Viajar así tiene mucho que ver con explorar los límites, los del tanque de gasolina, los del cuerpo y los del país mismo. En la maleta de este trayecto me acompaña un libro sobre uno de los viajes más épicos, el de la conquista de América. Se trata de Tríptico de la infamia de Pablo Montoya, la novela con la que este escritor recibió el premio Rómulo Gallegos el año pasado.

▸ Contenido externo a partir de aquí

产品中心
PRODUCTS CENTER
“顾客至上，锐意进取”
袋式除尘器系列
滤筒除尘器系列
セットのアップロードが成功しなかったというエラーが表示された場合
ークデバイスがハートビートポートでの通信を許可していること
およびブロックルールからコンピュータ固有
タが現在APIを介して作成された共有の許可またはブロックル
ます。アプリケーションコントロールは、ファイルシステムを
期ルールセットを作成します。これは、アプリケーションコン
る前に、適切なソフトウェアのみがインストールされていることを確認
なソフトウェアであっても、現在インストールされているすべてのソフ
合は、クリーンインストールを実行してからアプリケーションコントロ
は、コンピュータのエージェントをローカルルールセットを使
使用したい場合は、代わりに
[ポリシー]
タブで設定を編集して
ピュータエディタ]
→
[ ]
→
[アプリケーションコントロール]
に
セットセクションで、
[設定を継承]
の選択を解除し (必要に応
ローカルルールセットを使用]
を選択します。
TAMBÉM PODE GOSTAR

El libro me ha cautivado y es un personaje, una compañía en este viaje por carretera. Su fascinación no sólo está en que es la narración de tres pintores testigos a su modo del despojo y la bellezas de una América profunda y exquisita, nueva para el conquistador pero ya llena de raíces y saberes. Eso lo sabemos bien. Pero lo que Pablo explora se trata, entre otras cosas, de lo que significa viajar, de la paradoja que existe entre moverse para aquietarse, romperse para sanar.
....”fue diciéndose que todo viaje para que fuera memorable debía ser la vivencia plena de una aventura. Una aventura que no debía pasar como el viento suave o un delicado rayo de sol que cayera sobre la piel, sino como un remezón que arrojara el cuerpo brutalmente hacia lo nuevo. Sí, él Jacques Le Moyne, oriundo de Diepa, pintor de vocación y discípulo de Francis Tocsin en las artes de la cosmografía volvería a Europa. Porque él era de allá y jamás podría ser cabalmente un indígena. Pero volvería con una huella, no sólo estampada en sus recuerdos, sino signada en el cuerpo”.

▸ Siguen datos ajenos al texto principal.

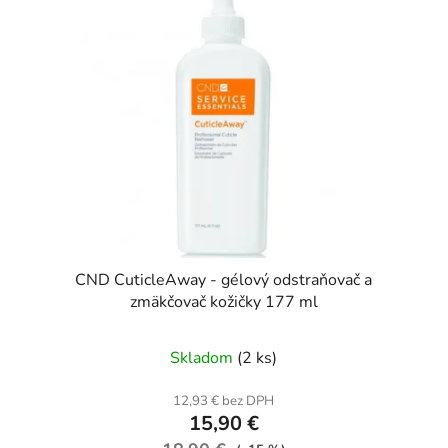
CND CuticleAway - gélový odstraňovač a
zmäkčovač kožičky 177 ml
Skladom
(2 ks)
12,93 € bez DPH
15,90 €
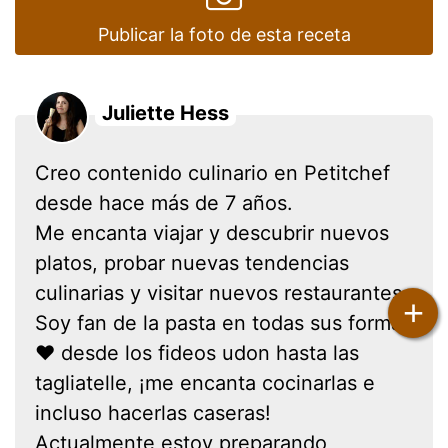
Publicar la foto de esta receta
Juliette Hess
Creo contenido culinario en Petitchef
desde hace más de 7 años.
Me encanta viajar y descubrir nuevos
platos, probar nuevas tendencias
culinarias y visitar nuevos restaurantes.
+
Soy fan de la pasta en todas sus formas
❤ desde los fideos udon hasta las
tagliatelle, ¡me encanta cocinarlas e
incluso hacerlas caseras!
Actualmente estoy preparando,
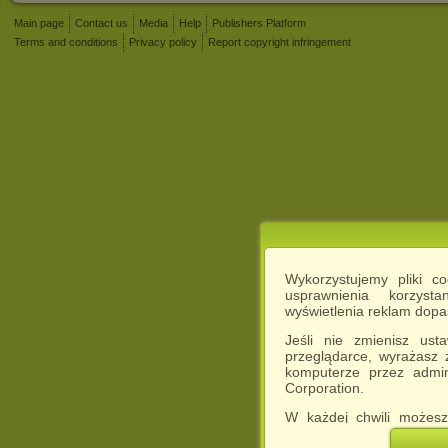
Main page
Contact us
Media
Help
Publishers Platform
Terms and conditions
Privacy policy
Report copyright infringement
Wykorzystujemy pliki c
usprawnienia korzyst
wyświetlenia reklam dop
Jeśli nie zmienisz ust
przeglądarce, wyrażasz
komputerze przez admin
Corporation.
W każdej chwili możesz
cookies w swojej przeglą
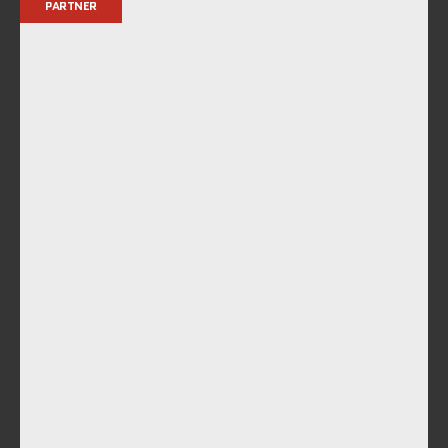
PARTNER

Hemos presenciado a la Colombia profunda de segadores de papa,
aspersores de agua como abanicos de luz,
vacas aburridas a la orilla del camino
El camino que hemos recorrido, como el de los viajeros que salimos con la idea de estudiarnos mientras leemos reseñas, mapas y pistas en el Waze, ha sido solitario. Apenas ahora encontramos a otros viajantes. Nos hemos salido de la ruta más popular y hemos presenciado a la Colombia profunda de segadores de papa, aspersores de agua como abanicos de luz, vacas aburridas a la orilla del camino, silencio y más silencio. Las noches de la carretera son como las del ermitaño que apenas logra iluminar el siguiente paso, de pronto aparece un hombre caminando, como nosotros, en el más absoluto abandono de la niebla. El carro pasa de largo, su espalda aparece de la nada y al mismo vacío regresa. Nosotros, luciérnaga motorizada, también somos volátiles, insectos raros de los caminos que pocos transitan.
No ha sido fácil encontrar a la Colombia que a diario vivo. He visto otra, íntima, personal, es tierra y paisaje, tradición y nadie se pregunta por los asuntos existenciales que a los que vivimos en el desarrollo nos acosan. No es paraíso, no es idilio, tampoco es fácil. Vivir, es eso. Obligación, tarea y recreo. Fin de un ciclo, renacer a otro. Cuidar y abandonar. Cultivar y soñar. Viajar, es observar todo eso en uno, en los otros.
El cuerpo se resiente, se duerme poco, se siente hambre, extrañeza, nostalgia de lo que dejamos por viajar. En medio del Sol abrasador nos preguntamos por el rigor del viaje, en la soledad de la noche nos reconforta la lejanía. Vamos y volvemos entre los extremos para conciliar algún tipo de comprensión.